No line before the one holding "정보공개 (476, 326)" is wanted; restate word for word that line and all lines after it to the end of the entries, excluding pictures.

BEGIN Dataset extract

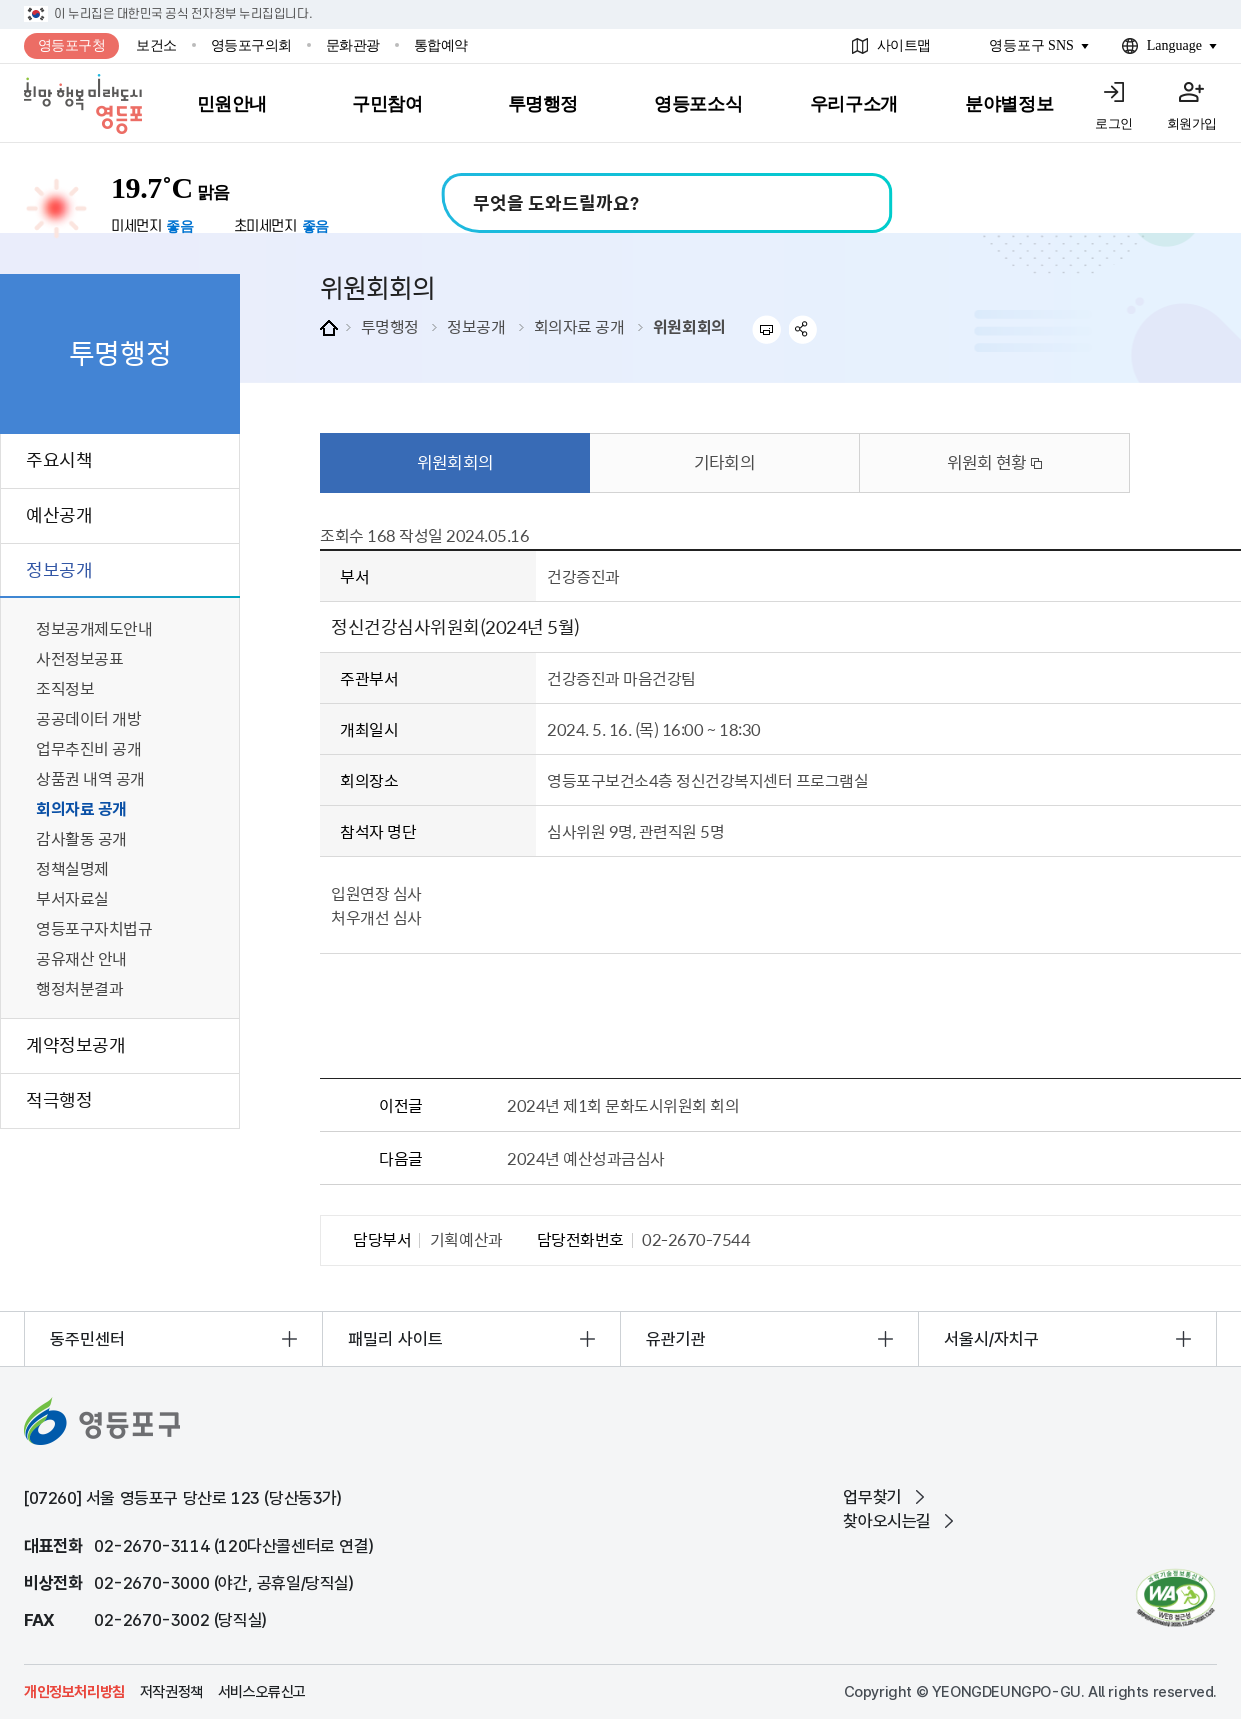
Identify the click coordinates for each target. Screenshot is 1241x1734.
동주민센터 (87, 1339)
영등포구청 (72, 45)
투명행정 (390, 326)
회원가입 (1192, 123)
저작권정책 (171, 1692)
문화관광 (353, 45)
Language (1174, 45)
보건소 (156, 45)
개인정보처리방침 (74, 1692)
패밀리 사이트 (395, 1339)
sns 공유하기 (803, 329)
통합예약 (441, 45)
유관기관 (676, 1339)
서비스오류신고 (262, 1692)
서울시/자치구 (991, 1339)
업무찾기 (872, 1497)
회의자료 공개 (579, 326)
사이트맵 (904, 45)
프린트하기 (766, 329)
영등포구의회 (251, 45)
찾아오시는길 (887, 1521)
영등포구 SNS (1031, 45)
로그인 (1114, 123)
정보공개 (476, 326)
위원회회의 (689, 326)
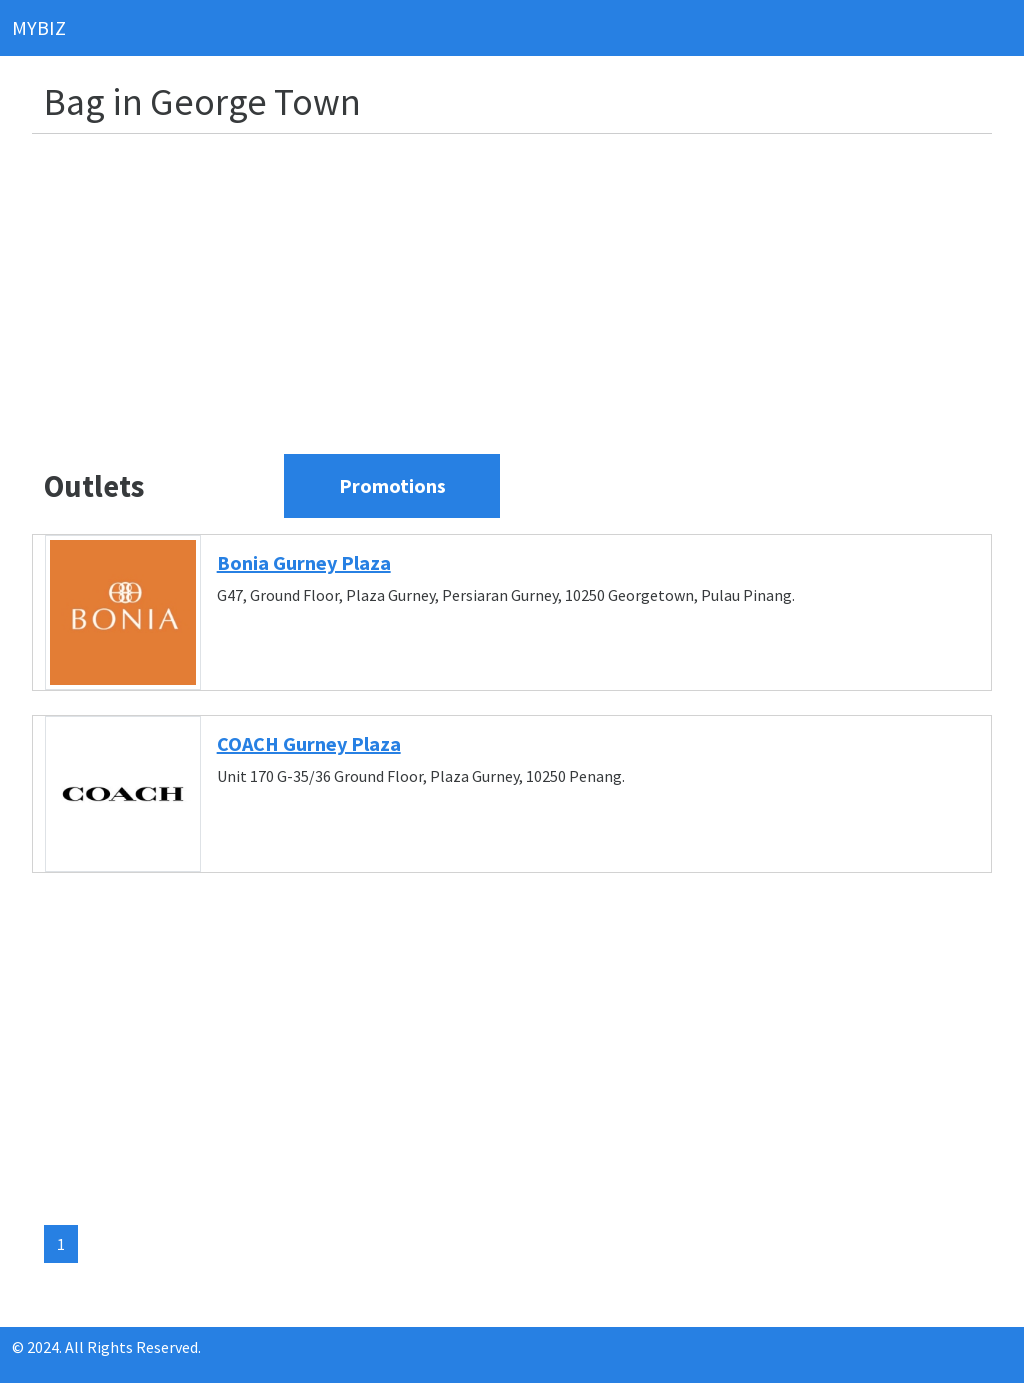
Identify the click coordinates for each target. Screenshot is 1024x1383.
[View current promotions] (392, 486)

END Dataset extract

#### Exercise result
정보공개 (476, 326)
위원회회의 (689, 326)
Identify the click coordinates for each target. Screenshot is 1024x1383.
[View current promotions] (392, 486)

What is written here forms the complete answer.